A coach is someone who motivates you, provides support, identifies strengths and obstacles, and partners with you to plan creative solutions you need to reach your goals. A coach works with you through skillfully conducted “coaching sessions,” using any combination of planned activities, hand-selected educational resources, and methods such as active imagery, restructuring negative beliefs, encouragement, personal development, and venting.

You can talk with your coach about whatever is needed to help you take action and produce results. You might focus on goals, strategies, and establishing boundaries; set up systems to assure that you stay motivated; strengthen other areas of your life that serve as the basis for change; develop a plan to establish the necessary support network and environment to assure your success; implement methods to avoid relapse; identify stale habits and mindsets that you must let go of so that you can excel; find new ways to create the time and energy you require; celebrate your accomplishments; and reverse your setbacks. However, keep in mind that much of your progress is measured between sessions, when you implement the actions that will most likely lead to the positive results you want.

True health–or what we commonly call “wellness”–is a dynamic state of vitality and physical, mental, emotional, and spiritual well-being. It does not occur though a focus on alleviating disease, but rather occurs when you commit proactively to a focus on health and wellness. In wellness the focus is on supporting your core being and vitality. As you optimize your health and wellness, you will be better able to handle the stress of day to day living, leading to a reduction in stress-related illnesses and setting the stage for healing to occur. Health and wellness coaching topics include identifying stressors, creating a complete health/wellness vision, identifying key motivators to change, identifying roadblocks to change, identifying successes, creating pathways around barriers, stress management, using adversity as an advantage, and building upon natural strengths, skills, and abilities.

Coaching is effective in this process due to its focus on both short- and long-term goals, the use of written commitments to fulfill the action plan, tracking progress and holding the client accountable to those commitments, and providing a structured and supportive environment. Individuals who benefit include those who need motivation, discipline, or accountability to meet their goals; those who need a personalized plan that meets and evolves with their unique needs; and those who want the privacy and confidentiality provided by their coach.

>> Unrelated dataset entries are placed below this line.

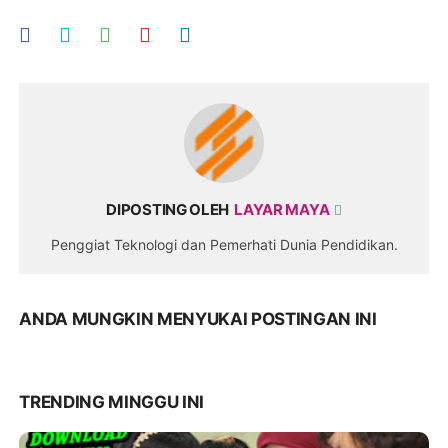
PPPK Nakes 2022 Di sscasn.bkn.go.id
DIPOSTING OLEH
LAYAR MAYA
Penggiat Teknologi dan Pemerhati Dunia Pendidikan.
ANDA MUNGKIN MENYUKAI POSTINGAN INI
TRENDING MINGGU INI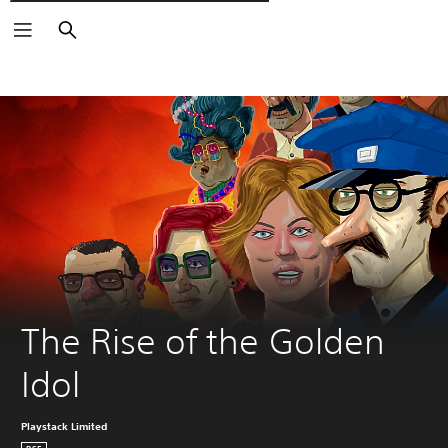
Поиск
The Rise of the Golden 
Idol
Playstack Limited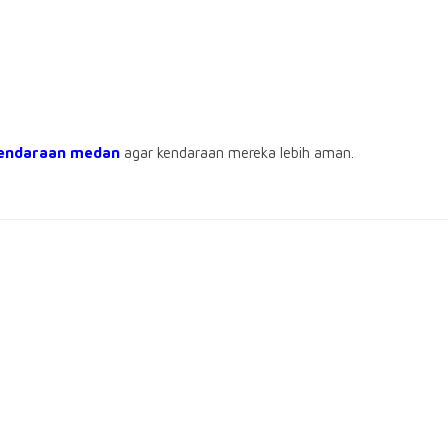
kendaraan medan
agar kendaraan mereka lebih aman.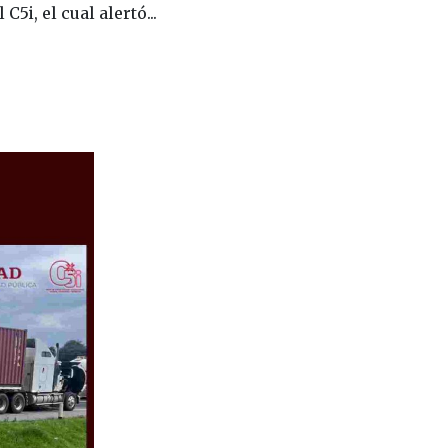
5i, el cual alertó...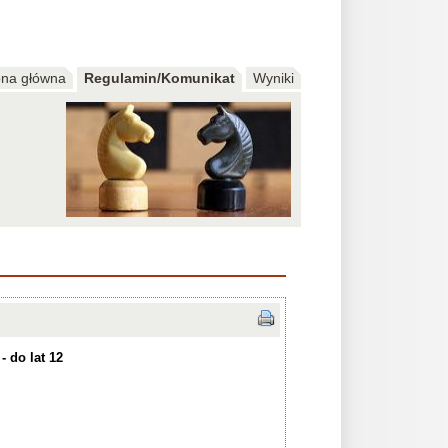
ona główna
Regulamin/Komunikat
Wyniki
)
- do lat 12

Your coach will form a powerful alliance with you in order to both guide and facilitate you in a dynamic process of positive change, assisting you, for example, in your efforts to lose weight, control pain, manage blood sugars, control blood pressure, and reduce stress. The ultimate result of this partnership is improved health, a boost in energy and positive outlook, and a more balanced approach to life. The main goal is typically to empower clients to facilitate their own healthy lifestyle changes through a directive, individualized, structured program that includes ongoing assessment of quantifiable goals and necessary corrective modifications to treatment.

Dr. Fields is committed to moderation in his own health habits and, certainly far from believing he has achieved optimal health, continues to work at self-improvement by partaking in his favorite activities of hiking, camping, coaching his two sons’ baseball teams, and spending time with his family. He holds a doctorate degree in Counseling Psychology from the University of California, Los Angeles.

With over five years of experience providing one-on-one, private, personalized Health and Wellness Coaching, he combines a balanced mix of 14 years of professional experience as a licensed psychologist, specializing in the psychotherapeutic treatment (cognitive-behavioral and psychodynamic oriented) of diabetic individuals and seniors in healthcare settings, with over 40 years of experience personally facing the challenges of living as an insulin-dependent diabetic. His background also includes the facilitation of a weekly motivational support group for diabetics at Encino-Tarzana Regional Medical Center, as well as research into the health beliefs associated with an optimal sense of well-being.